Much of the world news coverage in recent weeks has been focused on the attacks on Paris, attacks that killed at least 130 people and injured over 300 on the 13th. Over the period of a few hours, six coordinated attacks occurred at six locations in Paris, with the most major attacks taking place at a soccer stadium and a concert hall, both attended mostly by young people. The French government has reacted to these attacks with anger, declaring a state of emergency and vowing to fight the groups responsible for the deaths. Other national leaders have declared their support for France — among them President Obama, German Chancellor Merkel, Canadian Prime Minister Trudeau, Russian President Putin, Iranian President Rouhani, and Chinese President Xi Jinping — all expressing their outrage at the killings and sympathies for the French people.

This latest attack stands as the worst terror attack in France’s history, but it is far from one of few. 2015 alone saw six separate events, including the widely-publicized attack on Charlie Hebdo, with deaths totaling at at least 150 (129+ of those a result of the latest event). Many recall the 1980s, a decade in which thirty-five individual terror attacks took place in France attributed to several Middle-Eastern-affiliated groups, including Al-Qaeda and Hezbollah.

These continued attacks on the French people over decades raises a question: why focus on France, and in this case, why Paris? Upon consideration, the most straightforward answer can stem from France’s increased bombing of ISIS’s training camps in response to the foiled attack on a French train in August, a decision the French government expected to incite more terror attacks at home. After taking a closer look, however, it can be seen that the issue of “why” goes much deeper. France has the second-largest population of Muslims in the EU, with French Muslims making up 7.5% of the nation’s population. Such a significant percentage, however, has not guaranteed the acceptance of the group. In fact, the French Muslim and non-Muslim residents have often been at odds with one another. Laws have been passed banning the public use of Islamic religious symbols, the wearing of niqabs and burqas, and public service workers have been called out for acting on prejudices against women choosing to wear hijabs. Many residents of Paris’s banlieues — a name for its suburbs largely dominated by immigrants — report feeling isolated from the city and its community, with Parisians rarely visiting their areas and residents rarely leaving. The existence of these socially-separated neighborhoods has been called a “social frontier”, with residency in them being a serious barrier from employment, and with most inhabitants reporting having had at least one experience with discrimination.

Such commonplace discrimination by the French people has been considered not only a cause of foreign terrorism, but also a significant cause of its homegrown terrorism.

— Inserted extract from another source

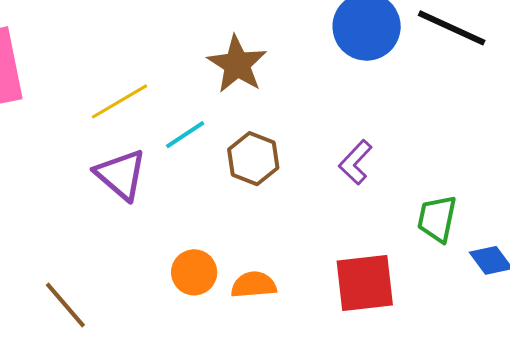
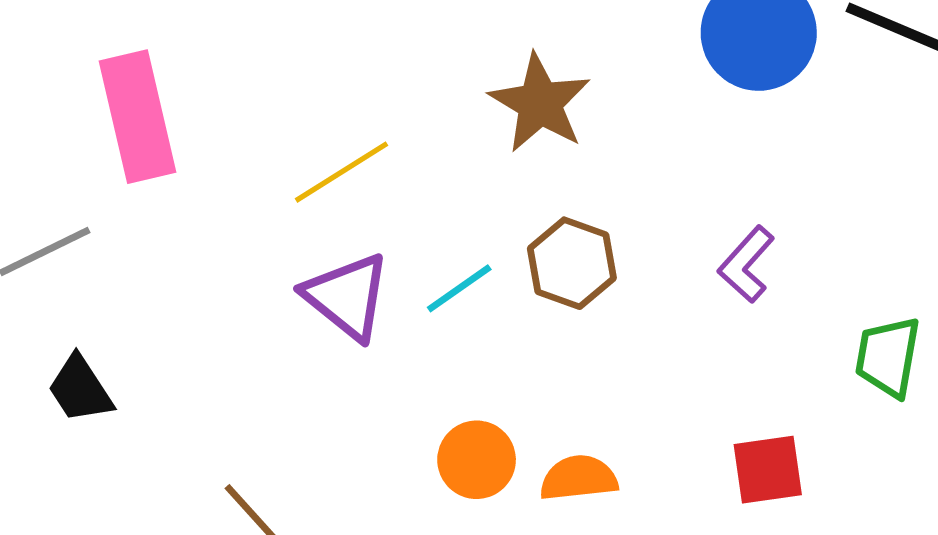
cyan line: (185, 135) -> (459, 288), moved
red square: (365, 283) -> (768, 470), size x0.7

It has been estimated that over half the 3,000+ Europeans who left Europe to join ISIS came from France, and there can be no measure of the number of people who, angered by their continued oppression by their own nation, have been radicalized and plan to seek revenge without even leaving the country.

In general, it is true that older generations of people tend to be more prejudiced in this day in age, whereas the youth tend to be more liberal in views. Yet, in the attacks occurring this November, it seems ISIS was specifically targeting young people. Its largest attack of the six was on the Bataclan concert hall, in which a concert for the American band “Eagles of Death Metal” was being held, a concert attended almost entirely by young people. Also attacked was a French soccer stadium, another place commonly inhabited by the younger generation.  

It is known that terrorists typically choose their targets based on emotional impact, rather than political importance, as their ultimate goal is to cause fear amongst people. It has been found that in the long-term, traumatic events like these attacks can cause serious psychological damage and instability in the community, which can thus affect businesses and social relations in a population. Many of the French youth who have been interviewed following the attacks have reported changes in their behavior consistent with these studies, with many reporting barely leaving their houses for fear of being victim to another attack. The actions of these attackers, however, despite their desire to get revenge for the constant discrimination they have experienced, have particularly worsened the situation for Muslims living in and around Paris. As reported by one young Muslim woman who wears a veil, the garment “makes me stand out, it makes me obvious. I’m afraid of how people will look at me. But most of all I’m afraid to go into Paris.” The likelihood of even more of this prejudice in the Parisian community, as acknowledged by a non-Muslim French youth, increases with every attack. As she told Newsweek, “For now, people in Paris are standing together, the city is full of love, but what will last will be the racism. What will remain is the fear.”

If anything, the attacks on Paris in November further heighten the need not only to stop ISIS, but to rid nations of their internal prejudices. Regardless of whether they directly contribute to fighting ISIS, many experts have advised nations to work on decreasing racism within their own populations as an effort to prevent the formation of future terrorist groups, and thus to protect the lives of future generations of people.